*TASK DETAILS*
Your answer must be an exact copy of the records, with no pictures included.

::::

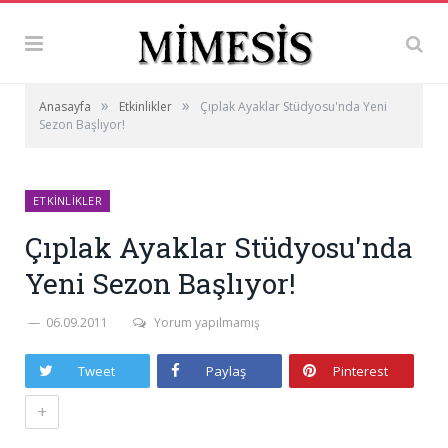
»
»
Anasayfa
Etkinlikler
Çıplak Ayaklar Stüdyosu'nda Yeni
Sezon Başlıyor!
ETKINLIKLER
Çıplak Ayaklar Stüdyosu'nda
Yeni Sezon Başlıyor!
06.09.2011
Yorum yapılmamış
Tweet
Paylaş
Pinterest
+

::::

*RESPONSE BELOW*
»
»
Anasayfa
Etkinlikler
Çıplak Ayaklar Stüdyosu'nda Yeni
Sezon Başlıyor!
ETKINLIKLER
Çıplak Ayaklar Stüdyosu'nda
Yeni Sezon Başlıyor!
06.09.2011
Yorum yapılmamış
Tweet
Paylaş
Pinterest
+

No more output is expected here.